Cowboys To Release Ezekiel Elliott

2:21pm: Elliott will be designated as a post-June 1 cut, per Ian Rapoport and Tom Pelissero of (on Twitter). This will create summer savings for the Cowboys, who used this distinction on La’el Collins last year. The Cowboys have since informed Elliott he will be released.

8:52am: The Cowboys are planning to move on from their two-time rushing champion. After a seven-season run, the team is expected to release Ezekiel Elliott, Clarence Hill of the Fort Worth Star-Telegram reports.

While designating Elliott as a post-June 1 cut would save the team $10.1MM, a standard release would free up $4.9MM in funds immediately. The move could take place Wednesday, Hill adds. A post-June 1 distinction will allow the Cowboys to avoid an $11.8MM dead-money charge as a result of this release.

With Tony Pollard receiving the franchise tag, Elliott has loomed as a release candidate. Although Jerry Jones has continually praised the former No. 4 overall pick, Elliott’s play has declined in recent years. Pollard’s Pro Bowl nod last year displayed what has taken place during that time; the former fourth-round pick has overtaken Elliott in Dallas’ backfield.

Jones said at the Combine he wanted to find a way for the team to retain Elliott, but after placing the $10.1MM tag on Pollard, it looks like the Cowboys are not planning to devote much more money to their running back room.

Elliott said he would be amenable to a pay cut that would allow him to remain with the team. It is unclear how far along the sides progressed on this front. The Ohio State product is tied to a $10.9MM base salary and an untenable $16.72MM cap number in 2023. The Cowboys already adjusted the contracts of Dak Prescott and Zack Martin, freeing up money to make multiple big moves Tuesday, but they have not touched Elliott’s. It appears that $15MM-per-year deal will come off Dallas’ books nearly four years after the parties agreed to terms.

Elliott is still just 27 and only one year removed from his most recent 1,000-yard rushing season. Following that 1,002-yard showing in 2021, a season in which the veteran back played through a PCL tear, Zeke matched Pollard with 12 touchdowns in ’22. He has 80 for his career. But Elliott averaged a career-low 3.8 yards per carry in 2022, showing signs of the high-mileage workloads the Cowboys saddled him with in the past. Elliott’s 2,186 touches lead all active running backs. He missed two games last year, hyperextending the same knee he hurt in 2021. Elliott dubbed that injury an MCL tear, though Hill adds surgery is not expected.

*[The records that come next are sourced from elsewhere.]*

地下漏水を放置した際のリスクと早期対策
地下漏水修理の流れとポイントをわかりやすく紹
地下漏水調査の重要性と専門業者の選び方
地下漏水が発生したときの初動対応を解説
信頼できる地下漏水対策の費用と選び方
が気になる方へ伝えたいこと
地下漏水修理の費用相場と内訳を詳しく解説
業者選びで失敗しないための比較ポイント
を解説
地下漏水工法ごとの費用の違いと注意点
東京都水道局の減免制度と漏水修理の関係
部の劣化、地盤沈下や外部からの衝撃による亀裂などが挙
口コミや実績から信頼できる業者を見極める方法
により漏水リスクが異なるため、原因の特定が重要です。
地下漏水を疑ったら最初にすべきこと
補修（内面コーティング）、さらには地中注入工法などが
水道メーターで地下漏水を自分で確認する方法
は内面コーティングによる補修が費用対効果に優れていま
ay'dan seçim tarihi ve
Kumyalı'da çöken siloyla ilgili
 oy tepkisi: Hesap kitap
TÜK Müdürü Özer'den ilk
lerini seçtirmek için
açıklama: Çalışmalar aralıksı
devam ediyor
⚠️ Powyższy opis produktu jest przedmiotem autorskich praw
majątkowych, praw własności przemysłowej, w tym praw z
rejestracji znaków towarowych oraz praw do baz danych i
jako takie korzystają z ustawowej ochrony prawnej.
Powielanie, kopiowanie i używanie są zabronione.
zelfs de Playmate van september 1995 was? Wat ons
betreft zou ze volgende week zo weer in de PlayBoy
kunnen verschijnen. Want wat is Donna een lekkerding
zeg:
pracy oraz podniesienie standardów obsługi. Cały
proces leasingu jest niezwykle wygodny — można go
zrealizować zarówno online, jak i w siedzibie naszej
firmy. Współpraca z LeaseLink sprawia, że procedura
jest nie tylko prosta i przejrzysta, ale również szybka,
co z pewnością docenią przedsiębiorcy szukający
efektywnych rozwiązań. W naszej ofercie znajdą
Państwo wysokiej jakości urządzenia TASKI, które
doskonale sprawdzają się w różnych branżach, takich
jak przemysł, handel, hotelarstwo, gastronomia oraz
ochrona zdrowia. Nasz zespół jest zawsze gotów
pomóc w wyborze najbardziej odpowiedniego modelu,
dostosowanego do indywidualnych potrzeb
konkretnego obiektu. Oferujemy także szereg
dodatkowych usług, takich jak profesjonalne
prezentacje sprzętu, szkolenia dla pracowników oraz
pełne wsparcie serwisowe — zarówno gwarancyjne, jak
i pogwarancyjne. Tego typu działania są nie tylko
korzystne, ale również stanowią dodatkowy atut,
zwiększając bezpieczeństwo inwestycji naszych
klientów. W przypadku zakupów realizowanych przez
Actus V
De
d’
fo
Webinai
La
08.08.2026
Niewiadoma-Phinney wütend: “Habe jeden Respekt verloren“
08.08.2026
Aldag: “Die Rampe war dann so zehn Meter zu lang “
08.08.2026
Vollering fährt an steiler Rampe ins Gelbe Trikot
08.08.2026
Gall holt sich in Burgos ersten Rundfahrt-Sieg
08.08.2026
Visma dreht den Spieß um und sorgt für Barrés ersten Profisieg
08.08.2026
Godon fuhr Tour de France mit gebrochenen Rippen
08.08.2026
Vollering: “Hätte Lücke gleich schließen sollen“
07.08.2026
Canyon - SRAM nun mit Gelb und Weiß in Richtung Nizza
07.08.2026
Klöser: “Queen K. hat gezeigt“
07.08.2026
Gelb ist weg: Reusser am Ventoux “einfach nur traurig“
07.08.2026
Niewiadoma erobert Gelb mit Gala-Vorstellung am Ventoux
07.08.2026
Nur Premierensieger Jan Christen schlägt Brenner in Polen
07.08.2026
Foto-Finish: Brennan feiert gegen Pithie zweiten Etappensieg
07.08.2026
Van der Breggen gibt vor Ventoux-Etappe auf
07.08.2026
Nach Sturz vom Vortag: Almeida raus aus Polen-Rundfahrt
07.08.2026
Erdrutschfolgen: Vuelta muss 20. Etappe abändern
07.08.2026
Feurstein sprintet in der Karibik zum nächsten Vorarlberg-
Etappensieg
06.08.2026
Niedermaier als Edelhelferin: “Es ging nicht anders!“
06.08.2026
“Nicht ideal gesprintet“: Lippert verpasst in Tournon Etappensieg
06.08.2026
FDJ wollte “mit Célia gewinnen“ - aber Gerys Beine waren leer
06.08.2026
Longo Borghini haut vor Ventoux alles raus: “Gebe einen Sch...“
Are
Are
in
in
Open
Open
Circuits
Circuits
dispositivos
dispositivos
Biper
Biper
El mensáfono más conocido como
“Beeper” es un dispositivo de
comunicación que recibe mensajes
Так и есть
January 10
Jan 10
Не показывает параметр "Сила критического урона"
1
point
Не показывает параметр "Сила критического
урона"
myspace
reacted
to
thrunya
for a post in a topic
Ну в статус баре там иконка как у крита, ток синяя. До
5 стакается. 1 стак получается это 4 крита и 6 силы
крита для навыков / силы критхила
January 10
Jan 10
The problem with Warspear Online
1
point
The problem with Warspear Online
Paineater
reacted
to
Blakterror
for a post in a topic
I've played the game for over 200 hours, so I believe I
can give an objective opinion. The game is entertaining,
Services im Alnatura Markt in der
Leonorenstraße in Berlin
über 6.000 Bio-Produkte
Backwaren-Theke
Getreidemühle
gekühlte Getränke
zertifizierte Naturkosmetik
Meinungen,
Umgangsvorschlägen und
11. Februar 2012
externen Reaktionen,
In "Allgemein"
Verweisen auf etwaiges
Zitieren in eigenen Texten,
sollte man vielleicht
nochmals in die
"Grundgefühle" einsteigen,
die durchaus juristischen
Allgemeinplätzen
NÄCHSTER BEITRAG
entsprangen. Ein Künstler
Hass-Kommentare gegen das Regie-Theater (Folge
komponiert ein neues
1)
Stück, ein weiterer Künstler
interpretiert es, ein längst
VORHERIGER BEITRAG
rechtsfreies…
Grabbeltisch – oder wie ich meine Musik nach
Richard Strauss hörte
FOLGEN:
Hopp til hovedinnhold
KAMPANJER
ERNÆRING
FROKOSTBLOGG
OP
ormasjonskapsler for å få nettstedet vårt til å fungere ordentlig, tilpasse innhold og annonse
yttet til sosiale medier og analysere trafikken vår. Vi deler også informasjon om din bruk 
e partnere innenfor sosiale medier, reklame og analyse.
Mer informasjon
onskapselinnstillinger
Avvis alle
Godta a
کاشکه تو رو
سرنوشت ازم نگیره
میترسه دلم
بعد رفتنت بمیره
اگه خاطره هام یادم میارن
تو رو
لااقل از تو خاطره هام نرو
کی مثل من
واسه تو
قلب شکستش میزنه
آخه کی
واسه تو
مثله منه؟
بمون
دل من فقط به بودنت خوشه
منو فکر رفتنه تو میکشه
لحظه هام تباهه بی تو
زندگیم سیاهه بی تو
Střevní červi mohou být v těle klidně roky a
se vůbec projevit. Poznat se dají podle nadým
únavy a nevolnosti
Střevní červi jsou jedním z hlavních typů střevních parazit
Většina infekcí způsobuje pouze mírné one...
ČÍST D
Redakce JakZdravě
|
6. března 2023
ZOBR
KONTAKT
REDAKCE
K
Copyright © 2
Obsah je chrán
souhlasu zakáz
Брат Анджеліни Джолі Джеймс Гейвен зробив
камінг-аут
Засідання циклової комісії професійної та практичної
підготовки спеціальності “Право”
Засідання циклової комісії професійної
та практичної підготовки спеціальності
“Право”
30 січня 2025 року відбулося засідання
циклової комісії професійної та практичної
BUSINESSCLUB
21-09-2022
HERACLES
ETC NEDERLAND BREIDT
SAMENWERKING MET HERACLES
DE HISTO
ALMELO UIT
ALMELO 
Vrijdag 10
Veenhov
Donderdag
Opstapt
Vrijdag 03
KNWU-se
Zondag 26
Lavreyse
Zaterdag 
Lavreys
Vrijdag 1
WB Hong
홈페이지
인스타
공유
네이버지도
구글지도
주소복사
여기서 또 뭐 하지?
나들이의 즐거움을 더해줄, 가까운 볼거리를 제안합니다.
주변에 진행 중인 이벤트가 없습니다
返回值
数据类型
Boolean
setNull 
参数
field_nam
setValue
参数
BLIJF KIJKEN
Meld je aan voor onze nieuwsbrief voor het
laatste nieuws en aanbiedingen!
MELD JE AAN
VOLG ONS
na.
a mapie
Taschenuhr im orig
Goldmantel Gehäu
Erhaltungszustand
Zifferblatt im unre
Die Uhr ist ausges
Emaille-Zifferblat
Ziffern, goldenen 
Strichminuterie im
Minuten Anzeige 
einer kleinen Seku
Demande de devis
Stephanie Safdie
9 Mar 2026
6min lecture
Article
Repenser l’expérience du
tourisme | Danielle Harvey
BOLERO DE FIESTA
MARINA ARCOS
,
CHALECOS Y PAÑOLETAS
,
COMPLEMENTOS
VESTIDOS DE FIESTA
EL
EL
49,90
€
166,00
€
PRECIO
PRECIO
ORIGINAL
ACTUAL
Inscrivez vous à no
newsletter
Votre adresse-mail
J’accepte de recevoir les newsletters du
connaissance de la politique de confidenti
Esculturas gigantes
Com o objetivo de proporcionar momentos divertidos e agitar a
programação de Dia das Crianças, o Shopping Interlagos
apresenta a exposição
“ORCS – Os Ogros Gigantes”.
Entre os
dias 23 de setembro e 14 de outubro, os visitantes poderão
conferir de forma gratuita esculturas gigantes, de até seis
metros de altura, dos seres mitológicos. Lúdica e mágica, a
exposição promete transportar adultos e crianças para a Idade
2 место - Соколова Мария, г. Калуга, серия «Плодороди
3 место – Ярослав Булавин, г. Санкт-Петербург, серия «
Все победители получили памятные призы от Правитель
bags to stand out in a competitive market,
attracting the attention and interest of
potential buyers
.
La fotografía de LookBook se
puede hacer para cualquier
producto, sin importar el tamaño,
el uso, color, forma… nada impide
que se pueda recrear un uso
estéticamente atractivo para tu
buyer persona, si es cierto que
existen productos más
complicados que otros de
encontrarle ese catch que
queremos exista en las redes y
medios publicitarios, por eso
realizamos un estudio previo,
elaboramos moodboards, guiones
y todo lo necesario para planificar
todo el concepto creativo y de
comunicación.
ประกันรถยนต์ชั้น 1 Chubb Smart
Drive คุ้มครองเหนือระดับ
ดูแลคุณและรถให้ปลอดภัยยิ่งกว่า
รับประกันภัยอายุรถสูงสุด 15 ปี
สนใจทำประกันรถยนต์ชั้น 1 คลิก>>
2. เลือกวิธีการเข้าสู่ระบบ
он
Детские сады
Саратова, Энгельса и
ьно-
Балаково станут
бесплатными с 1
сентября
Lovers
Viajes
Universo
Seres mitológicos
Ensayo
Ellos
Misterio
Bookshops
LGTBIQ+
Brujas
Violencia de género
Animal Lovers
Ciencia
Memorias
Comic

The Cowboys’ Elliott pick led to a stretch in which the team saw multiple backs — DeMarco Murray and Elliott — combine for three rushing titles from 2014-18. Running behind Dallas’ three-Pro Bowler O-line, Elliott flourished on his rookie contract and joined Prescott in leading the Cowboys to a 13-3 record in 2016 and a divisional-round run two years later. The Cowboys rewarded Elliott with a six-year, $90MM extension, locking him down for eight seasons. That contract remains tied for second among running backs, with only Christian McCaffrey‘s $16MM-per-year pact topping it. The Giants are not prepared to match Zeke’s AAV for Saquon Barkley, despite nearly four years passing since the Cowboys accord came to pass.

Elliott’s 8,262 rushing yards rank third in Cowboys history, trailing only Emmitt Smith and Tony Dorsett. It will be interesting to see if another team brings him aboard as part of a committee. There are still several starter-caliber backs available, however, and Elliott has not been especially productive in the passing game for a while. Last season, he totaled 92 receiving yards.

Despite Pollard’s increased production and involvement, Jones said last season Elliott would remain Dallas’ starter and cited his myriad contributions. But the Cowboys are preparing to make Pollard their starter in 2023. The team rosters former UDFAs Malik Davis and Rico Dowdle but now should be considered in the market for a running back addition — presumably via the draft.